Заметно, что Мэри измучена заботами, но в ее муже произошла еще более глубокая перемена. Эд — здоровяк старой закалки, громогласный разнорабочий с выпирающим животом и широкими плечами. Он настаивал на том, чтобы посоревноваться со мной в армрестлинге, каждое Рождество с тех самых пор, как я начал встречаться с Дженной. Наш счет на нынешний день — ноль — двадцать два. Сегодня голова Эда болтается на груди, и он с трудом волочит ноги за своей женой, как боксер в состоянии «грогги», совершенно ослабевший от горя. Дженна была их единственным ребенком.
Я закрываю глаза, страстно желая успокоиться. Дженна унаследовала и откровенность своей матери, и идеализм своего отца. Она отчитала меня за мои консервативные взгляды в первый же день знакомства на последнем курсе колледжа, подойдя ко мне на вечеринке, и высмеяла колонку, которую я вел в нашей газете. Мы провели целый час, споря о Рейгане и о его сокращении бюджета программы «Великое общество», после чего я предложил провести Дженну до дома.

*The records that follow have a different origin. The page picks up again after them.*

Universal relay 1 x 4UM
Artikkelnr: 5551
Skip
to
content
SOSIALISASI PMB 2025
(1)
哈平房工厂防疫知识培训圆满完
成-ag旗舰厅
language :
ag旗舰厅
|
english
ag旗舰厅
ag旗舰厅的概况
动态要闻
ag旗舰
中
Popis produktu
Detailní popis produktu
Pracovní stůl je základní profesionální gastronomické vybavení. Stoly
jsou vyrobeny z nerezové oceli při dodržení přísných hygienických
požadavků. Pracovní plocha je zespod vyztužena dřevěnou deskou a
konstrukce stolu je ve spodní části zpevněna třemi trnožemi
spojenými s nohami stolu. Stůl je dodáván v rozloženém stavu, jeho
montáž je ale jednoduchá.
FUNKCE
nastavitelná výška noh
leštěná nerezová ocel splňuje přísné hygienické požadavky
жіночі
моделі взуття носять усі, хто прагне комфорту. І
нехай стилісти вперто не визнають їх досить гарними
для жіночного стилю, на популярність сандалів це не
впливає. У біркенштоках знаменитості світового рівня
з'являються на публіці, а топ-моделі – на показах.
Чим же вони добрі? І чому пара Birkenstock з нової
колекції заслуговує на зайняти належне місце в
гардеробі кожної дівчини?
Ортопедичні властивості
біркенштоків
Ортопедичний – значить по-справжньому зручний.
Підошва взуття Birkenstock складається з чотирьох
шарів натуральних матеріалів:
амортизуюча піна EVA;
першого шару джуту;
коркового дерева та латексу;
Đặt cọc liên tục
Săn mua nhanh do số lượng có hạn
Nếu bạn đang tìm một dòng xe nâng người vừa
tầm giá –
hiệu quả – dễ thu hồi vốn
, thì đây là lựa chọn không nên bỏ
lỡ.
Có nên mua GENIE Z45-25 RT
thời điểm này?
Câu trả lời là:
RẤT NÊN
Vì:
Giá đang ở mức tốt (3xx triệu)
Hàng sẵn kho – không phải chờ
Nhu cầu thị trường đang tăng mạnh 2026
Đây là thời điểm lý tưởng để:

Вместо этого она провела меня до дома, и на следующее утро я проснулся рядом с ней в чем мать родила, разрываясь между двумя физиологическими потребностями. К тому времени как я примчался из ванной, Дженна уже наполовину оделась — ее теплые груди как раз исчезали под облегающей футболкой с изображением «Туте и Мейталз», исполнителей регги. Она была высокой и стройной, с крепкими мышцами пловчихи и волосами песочного цвета, закрывшими ее лицо, когда она наклонилась, чтобы натянуть джинсы на голую ногу. На верхней губе у Дженны был бледный шрам, а серо-голубые глаза напоминали цветом мыльный камень. Увидев ее в утреннем свете, я почувствовал желание, мои губы и пальцы горели от воспоминаний о прикосновениях прошлой ночи.